What do you think of the AOC and Bernie rallies?
I think what AOC and Bernie are doing is explicitly important and it’s something that I’m thrilled to see other Democrats doing now. Hitting the road and doing town halls and events that are drawing hundreds of thousands of people across the country to get people together so that they can see each other and see their own power. Because the core goal of the Trump administration at this moment is to cow the public into thinking that it’s powerless, to flood the zone so much that people think they just need to run and hide.
There’s a burgeoning discussion in some Democratic circles about if and when people need to just take to the streets. In an interview with David Remnick, Anthony Romero, the executive director of the A.C.L.U, floated a point where that organization may encourage people to “shut down the country.” What do you think of that?

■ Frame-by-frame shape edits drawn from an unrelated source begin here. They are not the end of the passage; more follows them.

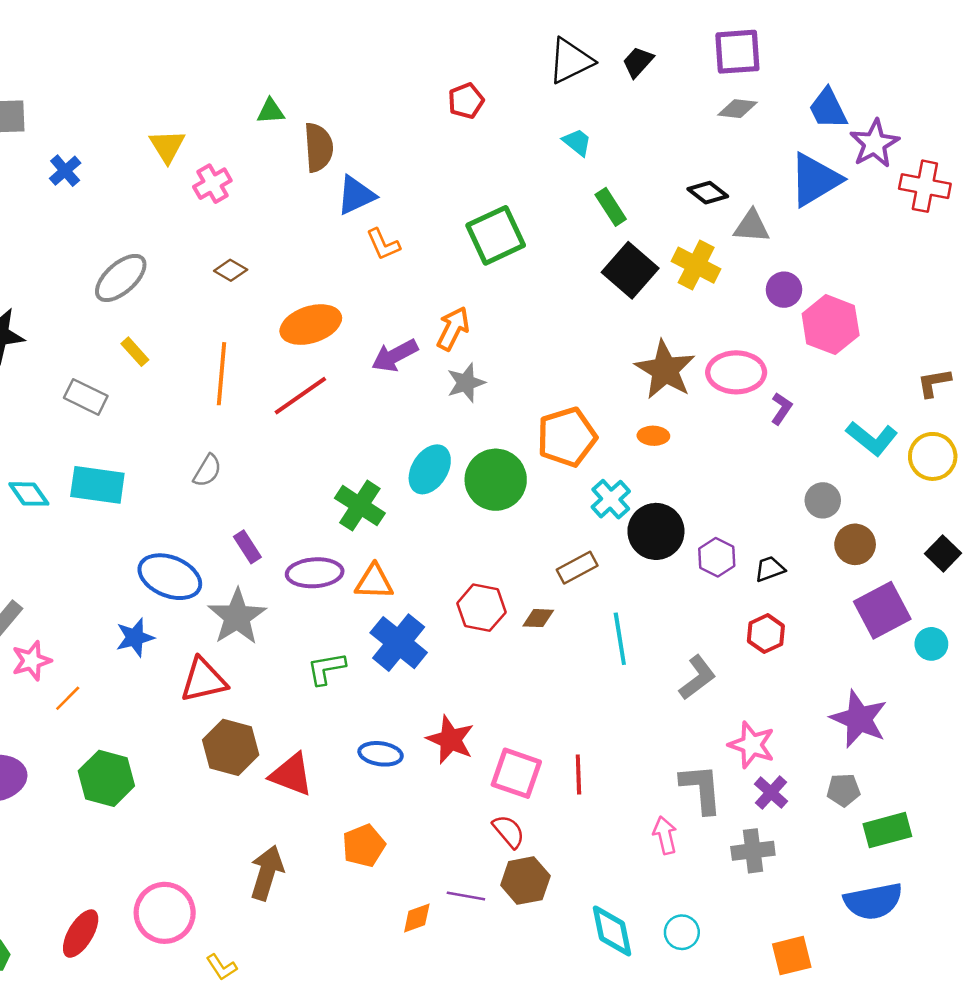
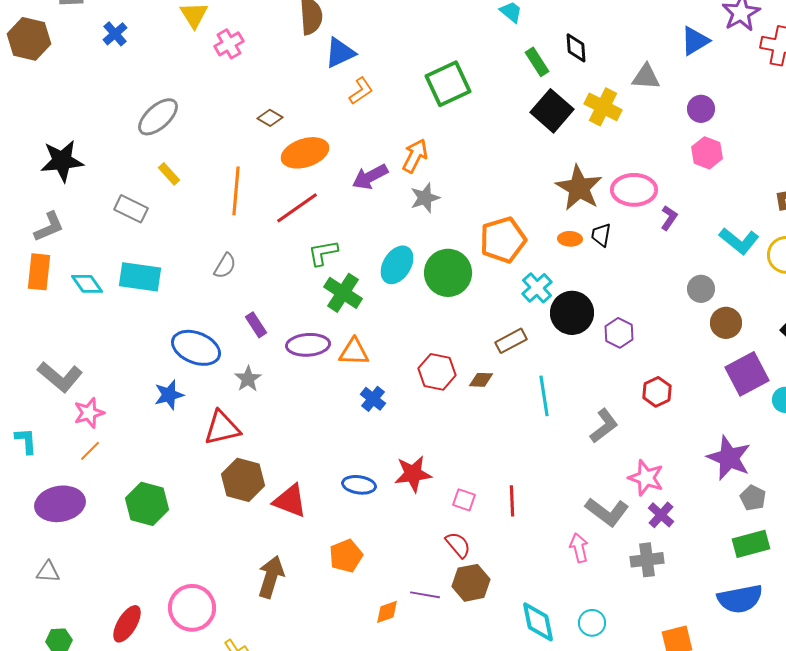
blue triangle: (815, 180) -> (695, 41), size x0.7
black diamond: (708, 193) -> (576, 48), moved, turned 48
orange L-shape: (383, 244) -> (361, 91), turned -100
brown diamond: (231, 270) -> (270, 118), moved
purple circle: (784, 290) -> (701, 109), moved
pink hexagon: (831, 325) -> (707, 153), size x0.7
black trapezoid: (770, 569) -> (601, 235), moved, turned -60
gray star: (237, 617) -> (248, 379), size x0.6
blue cross: (399, 643) -> (373, 399), size x0.6
green L-shape: (326, 668) -> (323, 253), moved
orange line: (68, 698) -> (90, 451), moved
red star: (450, 740) -> (413, 474), turned -30
pink square: (516, 773) -> (464, 500), size x0.6
gray L-shape: (701, 789) -> (607, 512), turned 132
gray pentagon: (843, 790) -> (753, 498), moved, turned 30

I think there’s enormous wisdom in the millions of people who make the decision each week and each day about where they’re going to put their time and energy. I think the millions of people who went out on April 5 sent a powerful message to their fellow citizens to say that they’re not going to be cowed, they’re not going to be so intimidated that they won’t lift their voices, even with an administration that appears ready to purge every political database so they can go after their political opponents using extralegal means. I think that kind of political courage is necessary and likely to become more necessary. But the specific strategies and tactics that the public uses needs to be built from a theory of change about what the fight is at a given moment and how it fits into the bigger picture.
I also wonder what you think about the Trump administration fighting with these large law firms and more recently Harvard University. It feels like in both cases — the Ivory tower and the white shoe law firms — the range of responses to being bullied by the Trump administration is vast.

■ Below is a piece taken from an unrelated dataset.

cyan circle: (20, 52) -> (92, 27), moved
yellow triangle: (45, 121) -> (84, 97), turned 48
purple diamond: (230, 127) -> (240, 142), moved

Fear is contagious and courage is contagious and the more courage we see, the more crises this administration is going to have. Their capacity to wage war on all civil society simultaneously is ultimately constrained by the number of things they have to pay attention to at the same time. The number of people who are willing to be held in contempt of court — the United States is much harder to melt down into a lump of dictatorship, is much tougher than other countries, because we have a federal system, because we have a court system, because we have a huge civil society that has a lot of different components that are governed by different state and federal laws.
Don’t you think that’s a lot of faith in our governing system that appears to be pretty shaky? Just today the Supreme Court said it would hear arguments on a challenge to birthright citizenship. It shouldn’t even get to that point, right?
I’m not saying everything’s rosy. I’m saying hope is not lost. If everyone fights back and nobody caves, then I think Trump loses — and we’re in a moment where clearly some people are caving and some institutions are caving and the Republicans who run Congress are cowering in fear and some judges are giving the administration a free pass. In that scenario, the future is very much in doubt. But the public’s job in this moment is to make Trump and his regime so toxically unpopular that anyone who wants to run for office at any level of government runs and screams in fear that they’re independent of this administration, and fight back and show some spine.
This interview has been edited for length and clarity.